R/scaled_variance_of_eigenvalues.R

Defines functions var_pop sveig_covmat sveig_fastsvd scaled_variance_of_eigenvalues

Documented in scaled_variance_of_eigenvalues

#' Compute scaled variance of eigenvalues
#'
#' Compute estimates of the scaled variance of eigenvalues using
#' only the positive eigenvalues
#'
#' The function allows computing the scaled variance of eigenvalues
#' (Pavlicev et al. 2009) under a variety of settings.
#' The scaled variance of eigenvalues is a commonly used index of
#' morphological integration.
#' Its value is comprised between 0 and 1, with larger values
#' suggesting stronger integration.
#'
#' Only positive eigenvalues are used in the computations used in
#' this function.
#'
#'
#' The function employes two possible strategies to obtain
#' eigenvalues:
#'
#' \itemize{
#'   \item a singular value decomposition of the data matrix
#'   (default)
#'   \item an eigenvalue decomposition of the covariance matrix
#'   estimated using linear shrinkage (option shrinkage=TRUE;
#'   Ledoit & Wolf 2004)
#' }
#'
#' Further, the function allows obtaining bootstrapped estimates by
#' setting boot to the number of bootstrap replicates (resampling
#' with replacement)
#'
#' It is also possible to obtain rarefied estimates by setting
#' rarefy to the desired sample size.
#' This is useful when comparing the scaled variance of eigenvalues
#' across multiple groups with different sample sizes.

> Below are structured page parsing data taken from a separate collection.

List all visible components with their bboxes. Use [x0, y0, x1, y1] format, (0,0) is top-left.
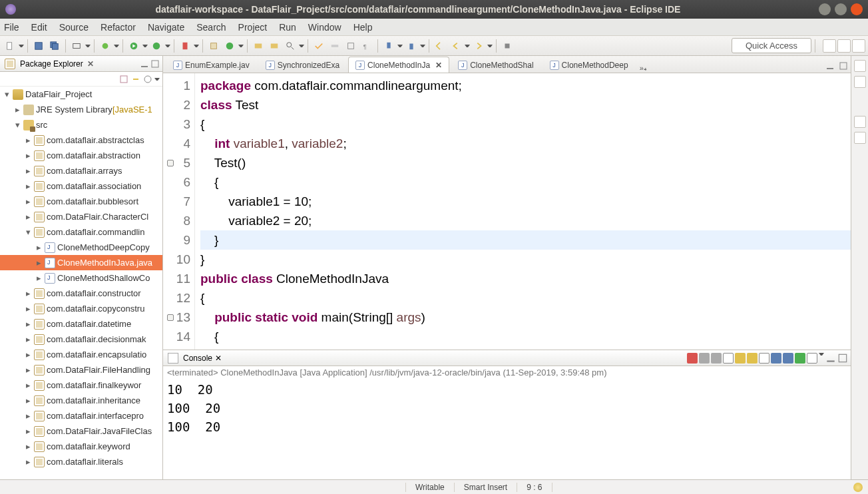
expand-arrow-icon[interactable]: [24, 365, 32, 375]
minimize-editor-button[interactable]: [825, 61, 835, 73]
expand-arrow-icon[interactable]: [24, 181, 32, 191]
menu-help[interactable]: Help: [353, 22, 373, 33]
back-button[interactable]: [449, 39, 463, 53]
quick-access-input[interactable]: Quick Access: [732, 38, 811, 53]
tree-node[interactable]: com.DataFlair.FileHandling: [0, 362, 162, 377]
expand-arrow-icon[interactable]: [24, 380, 32, 390]
prev-annotation-button[interactable]: [404, 39, 419, 53]
menu-project[interactable]: Project: [238, 22, 268, 33]
expand-arrow-icon[interactable]: [35, 273, 43, 283]
pin-button[interactable]: [500, 39, 515, 53]
outline-trim-icon[interactable]: [854, 60, 866, 72]
focus-task-button[interactable]: [142, 74, 153, 85]
expand-arrow-icon[interactable]: [24, 166, 32, 176]
coverage-button[interactable]: [149, 39, 164, 53]
forward-button[interactable]: [471, 39, 486, 53]
show-whitespace-button[interactable]: ¶: [359, 39, 374, 53]
new-dropdown[interactable]: [19, 45, 24, 47]
link-editor-button[interactable]: [130, 74, 141, 85]
editor-tab[interactable]: JCloneMethodShal: [451, 57, 541, 73]
menu-refactor[interactable]: Refactor: [101, 22, 136, 33]
outline-view-trim-icon[interactable]: [854, 116, 866, 128]
tree-node[interactable]: com.dataflair.commandlin: [0, 224, 162, 240]
tree-node[interactable]: com.dataflair.association: [0, 178, 162, 194]
debug-button[interactable]: [98, 39, 112, 53]
new-class-button[interactable]: [222, 39, 237, 53]
tree-node[interactable]: com.DataFlair.CharacterCl: [0, 209, 162, 224]
open-type-button[interactable]: [251, 39, 266, 53]
tree-node[interactable]: com.dataflair.finalkeywor: [0, 377, 162, 393]
new-console-button[interactable]: [807, 353, 817, 364]
open-console-button[interactable]: [783, 353, 793, 364]
line-gutter[interactable]: 1234567891011121314: [163, 73, 195, 350]
menu-run[interactable]: Run: [279, 22, 296, 33]
show-console-button[interactable]: [795, 353, 805, 364]
task-list-trim-icon[interactable]: [854, 76, 866, 88]
toggle-block-button[interactable]: [343, 39, 358, 53]
debug-perspective-button[interactable]: [852, 39, 865, 53]
tree-node[interactable]: com.dataflair.constructor: [0, 286, 162, 301]
tree-node[interactable]: CloneMethodDeepCopy: [0, 240, 162, 255]
close-console-icon[interactable]: ✕: [215, 354, 222, 363]
tree-node[interactable]: src: [0, 117, 162, 132]
search-button[interactable]: [283, 39, 298, 53]
expand-arrow-icon[interactable]: [13, 120, 21, 130]
clear-console-button[interactable]: [723, 353, 734, 364]
expand-arrow-icon[interactable]: [24, 411, 32, 421]
menu-edit[interactable]: Edit: [31, 22, 47, 33]
expand-arrow-icon[interactable]: [24, 288, 32, 298]
java-perspective-button[interactable]: [837, 39, 851, 53]
remove-all-button[interactable]: [711, 353, 722, 364]
expand-arrow-icon[interactable]: [35, 258, 43, 268]
expand-arrow-icon[interactable]: [24, 334, 32, 344]
menu-window[interactable]: Window: [308, 22, 341, 33]
run-dropdown[interactable]: [142, 45, 148, 47]
close-button[interactable]: [851, 3, 863, 15]
maximize-editor-button[interactable]: [839, 61, 848, 73]
tree-node[interactable]: com.dataflair.abstraction: [0, 148, 162, 163]
new-package-button[interactable]: [206, 39, 221, 53]
tree-node[interactable]: com.DataFlair.JavaFileClas: [0, 423, 162, 439]
expand-arrow-icon[interactable]: [24, 212, 32, 222]
editor-tab[interactable]: JEnumExample.jav: [166, 57, 257, 73]
close-tab-icon[interactable]: ✕: [435, 61, 442, 70]
expand-arrow-icon[interactable]: [24, 441, 32, 451]
editor-tab[interactable]: JCloneMethodDeep: [542, 57, 636, 73]
min-console-button[interactable]: [825, 353, 836, 364]
code-area[interactable]: package com.dataflair.commandlineargumen…: [195, 73, 851, 350]
toggle-breadcrumb-button[interactable]: [327, 39, 342, 53]
console-dropdown[interactable]: [819, 353, 824, 364]
editor-tab[interactable]: JSynchronizedExa: [258, 57, 347, 73]
expand-arrow-icon[interactable]: [24, 227, 32, 237]
expand-arrow-icon[interactable]: [24, 135, 32, 145]
tree-node[interactable]: com.dataflair.bubblesort: [0, 194, 162, 209]
new-button[interactable]: [3, 39, 17, 53]
scroll-lock-button[interactable]: [735, 353, 746, 364]
external-tools-button[interactable]: [178, 39, 192, 53]
open-perspective-button[interactable]: [823, 39, 836, 53]
display-console-button[interactable]: [771, 353, 781, 364]
menu-navigate[interactable]: Navigate: [148, 22, 184, 33]
expand-arrow-icon[interactable]: [24, 395, 32, 405]
tree-node[interactable]: com.dataflair.literals: [0, 454, 162, 469]
tree-node[interactable]: com.dataflair.inheritance: [0, 393, 162, 408]
tip-bulb-icon[interactable]: [853, 483, 863, 492]
save-button[interactable]: [31, 39, 46, 53]
save-all-button[interactable]: [47, 39, 62, 53]
next-annotation-button[interactable]: [381, 39, 396, 53]
expand-arrow-icon[interactable]: [24, 319, 32, 329]
tree-node[interactable]: com.dataflair.abstractclas: [0, 132, 162, 148]
tree-node[interactable]: com.dataflair.decisionmak: [0, 332, 162, 347]
pin-console-button[interactable]: [759, 353, 769, 364]
tree-node[interactable]: com.dataflair.arrays: [0, 163, 162, 178]
toggle-mark-button[interactable]: [312, 39, 326, 53]
switch-editor-button[interactable]: [69, 39, 84, 53]
maximize-view-button[interactable]: [150, 59, 160, 69]
expand-arrow-icon[interactable]: [24, 304, 32, 314]
debug-dropdown[interactable]: [114, 45, 119, 47]
expand-arrow-icon[interactable]: [35, 242, 43, 252]
open-task-button[interactable]: [267, 39, 282, 53]
menu-file[interactable]: File: [4, 22, 19, 33]
tree-node[interactable]: com.dataflair.interfacepro: [0, 408, 162, 423]
console-output[interactable]: 10 20 100 20 100 20: [163, 379, 851, 479]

#' In this case, the suggestion is to use either the smallest sample
#' size or less
#'
#' Using a bootstrap estimate with the singular value decomposition
#' approach represents a good compromise between computation time
#' and accuracy.
#' This should be complemented by rarefaction to the smallest sample
#' size (or lower) in case one wants to compare the value obtained
#' across different groups.
#'
#' @section Notice:
#' When boot>0 the rarefied estimates are based on sampling with
#' replacement (bootstrap).
#' However, if boot=0, then a \strong{single} rarefied estimate is
#' obtained by sampling without replacement.

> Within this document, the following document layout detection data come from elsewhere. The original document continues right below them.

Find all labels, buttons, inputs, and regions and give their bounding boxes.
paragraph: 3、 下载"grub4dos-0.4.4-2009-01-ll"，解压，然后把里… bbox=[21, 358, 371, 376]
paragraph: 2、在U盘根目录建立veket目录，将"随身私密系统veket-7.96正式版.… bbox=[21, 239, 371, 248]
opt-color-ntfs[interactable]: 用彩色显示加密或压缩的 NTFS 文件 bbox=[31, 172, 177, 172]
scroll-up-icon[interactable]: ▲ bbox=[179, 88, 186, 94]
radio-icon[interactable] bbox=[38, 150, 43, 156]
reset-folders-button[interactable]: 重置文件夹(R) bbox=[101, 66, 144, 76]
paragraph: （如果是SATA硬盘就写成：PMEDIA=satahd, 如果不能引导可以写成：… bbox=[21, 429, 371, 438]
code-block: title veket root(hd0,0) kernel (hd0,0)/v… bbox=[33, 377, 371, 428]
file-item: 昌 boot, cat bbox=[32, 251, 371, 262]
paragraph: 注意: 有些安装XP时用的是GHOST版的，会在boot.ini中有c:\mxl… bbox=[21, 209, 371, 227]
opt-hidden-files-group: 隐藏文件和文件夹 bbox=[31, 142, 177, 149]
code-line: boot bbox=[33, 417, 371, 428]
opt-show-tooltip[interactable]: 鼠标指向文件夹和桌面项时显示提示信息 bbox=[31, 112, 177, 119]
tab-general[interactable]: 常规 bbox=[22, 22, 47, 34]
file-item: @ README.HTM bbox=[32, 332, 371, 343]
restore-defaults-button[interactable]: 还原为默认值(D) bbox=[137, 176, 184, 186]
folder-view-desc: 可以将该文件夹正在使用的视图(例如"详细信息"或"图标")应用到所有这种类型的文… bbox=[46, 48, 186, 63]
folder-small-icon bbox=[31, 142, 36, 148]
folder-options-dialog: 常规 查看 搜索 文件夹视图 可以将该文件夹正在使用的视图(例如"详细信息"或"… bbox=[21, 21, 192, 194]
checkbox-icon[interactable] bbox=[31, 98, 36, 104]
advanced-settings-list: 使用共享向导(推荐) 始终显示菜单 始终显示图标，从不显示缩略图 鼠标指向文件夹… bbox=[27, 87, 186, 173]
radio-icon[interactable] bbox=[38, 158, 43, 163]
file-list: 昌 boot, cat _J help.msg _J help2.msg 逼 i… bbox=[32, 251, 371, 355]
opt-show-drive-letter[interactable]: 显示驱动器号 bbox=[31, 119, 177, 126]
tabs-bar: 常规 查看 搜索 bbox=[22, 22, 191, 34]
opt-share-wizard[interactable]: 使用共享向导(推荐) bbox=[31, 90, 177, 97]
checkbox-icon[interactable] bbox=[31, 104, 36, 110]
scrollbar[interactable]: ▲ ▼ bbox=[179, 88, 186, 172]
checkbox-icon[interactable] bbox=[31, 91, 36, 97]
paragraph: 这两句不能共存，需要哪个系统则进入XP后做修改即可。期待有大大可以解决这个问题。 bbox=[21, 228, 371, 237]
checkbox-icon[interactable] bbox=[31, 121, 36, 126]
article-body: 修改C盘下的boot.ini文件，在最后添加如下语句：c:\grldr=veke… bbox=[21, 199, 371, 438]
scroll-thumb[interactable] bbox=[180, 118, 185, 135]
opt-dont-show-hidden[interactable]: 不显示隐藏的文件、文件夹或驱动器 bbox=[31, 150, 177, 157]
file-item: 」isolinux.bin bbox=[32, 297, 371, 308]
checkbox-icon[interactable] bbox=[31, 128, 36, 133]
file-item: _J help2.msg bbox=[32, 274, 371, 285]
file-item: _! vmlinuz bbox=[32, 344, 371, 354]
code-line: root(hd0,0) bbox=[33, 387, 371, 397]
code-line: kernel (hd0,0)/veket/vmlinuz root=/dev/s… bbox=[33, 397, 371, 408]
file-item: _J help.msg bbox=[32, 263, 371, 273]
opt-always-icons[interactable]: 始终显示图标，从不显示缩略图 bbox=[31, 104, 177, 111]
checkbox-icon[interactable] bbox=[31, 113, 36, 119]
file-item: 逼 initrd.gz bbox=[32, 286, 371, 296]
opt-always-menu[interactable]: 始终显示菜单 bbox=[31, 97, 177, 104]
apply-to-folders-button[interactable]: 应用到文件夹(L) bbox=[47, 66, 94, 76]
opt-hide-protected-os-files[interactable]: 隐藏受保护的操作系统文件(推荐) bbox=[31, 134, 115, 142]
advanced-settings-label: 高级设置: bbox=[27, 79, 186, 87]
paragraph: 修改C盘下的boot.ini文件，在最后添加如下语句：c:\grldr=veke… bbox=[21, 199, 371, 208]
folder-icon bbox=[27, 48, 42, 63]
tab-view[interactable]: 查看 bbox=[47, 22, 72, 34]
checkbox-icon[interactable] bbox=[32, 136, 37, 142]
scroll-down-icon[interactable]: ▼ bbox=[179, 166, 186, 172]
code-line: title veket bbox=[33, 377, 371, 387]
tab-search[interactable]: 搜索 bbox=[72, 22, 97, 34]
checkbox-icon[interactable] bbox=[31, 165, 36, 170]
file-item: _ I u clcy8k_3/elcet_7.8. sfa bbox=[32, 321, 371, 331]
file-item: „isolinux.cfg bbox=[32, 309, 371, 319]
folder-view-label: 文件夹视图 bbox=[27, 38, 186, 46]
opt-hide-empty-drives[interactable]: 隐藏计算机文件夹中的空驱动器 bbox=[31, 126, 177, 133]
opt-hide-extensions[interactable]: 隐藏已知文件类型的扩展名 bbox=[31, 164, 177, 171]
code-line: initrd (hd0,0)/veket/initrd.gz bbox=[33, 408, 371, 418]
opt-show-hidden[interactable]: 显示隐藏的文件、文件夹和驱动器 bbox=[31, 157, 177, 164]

#' In this case, the user should repeat the same operation multiple
#' times (e.g., 100) and take the average of the scaled variance of
#' eigenvalues obtained.
#'
#' Also notice that using the shrinkage-based estimation of the
#' covariance matrix requires longer computational time and memory.
#' This option requires the package \emph{nlshrink}
#'
#' @section Computational details:
#' For the computation, this function uses only positive eigenvalues
#' (which are also used to identify data dimensionality).
#' The eigenvalues are first scaled by dividing them by their sum
#' (Young 2006), then their variance is computed as population
#' variance (rather than sample variance; see Haber 2011).
#' Finally, this value is standardized to a scale between 0 and 1 by
#' dividing it by its maximum theoretical value of (p-1)/p^2 (where
#' p is the number of dimensions) - this is the same scaling used in
#' the software MorphoJ (Klingenberg 2011).
#'
#'
#' @param data_matrix Matrix or data frame containing the original
#'   data (observations in rows, variables in columns).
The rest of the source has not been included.